- [What you need to do] Your answer must be every line of the data that holds the string "المشاكل".

- [Saved data entries]
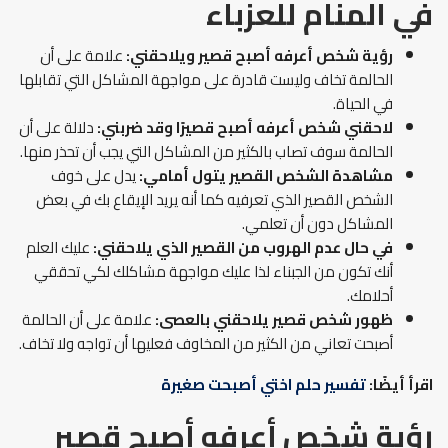
في المنام
للعزباء
رؤية شخص أعرفه أصبح قصير ويلاحقني:
علامة على أن
الحالمة تخاف وليست قادرة على مواجهة المشاكل التي تقابلها
في الحياة.
لاحقني شخص أعرفه أصبح قصيرًا وقد ضربني:
دلالة على أن
الحالمة سوف تصاب بالكثير من المشاكل التي يجب أن تحذر منها.
مشاهدة الشخص القصير يتول أمامي:
يدل على خوف
الشخص القصير الذي تعرفيه كما أنه يريد الإيقاع بك في بعض
المشاكل دون أن تعلمي.
في حال عدم الهروب من القصير الذي يلاحقني:
عليك العلم
أنك تكون من الجبناء لذا عليك مواجهة مشاكلك لكي تحققي
أحلامك.
ظهور شخص قصير يلاحقني بالعصى:
علامة على أن الحالمة
أصبحت تعاني من الكثير من المخاوف فعليها أن تواجه ولا تخاف.
اقرأ أيضًا:
تفسير حلم اختي أصبحت صغيرة
رؤية شخص أعرفه أصبح قصير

- [Completed task]
الحالمة تخاف وليست قادرة على مواجهة المشاكل التي تقابلها
الحالمة سوف تصاب بالكثير من المشاكل التي يجب أن تحذر منها.
المشاكل دون أن تعلمي.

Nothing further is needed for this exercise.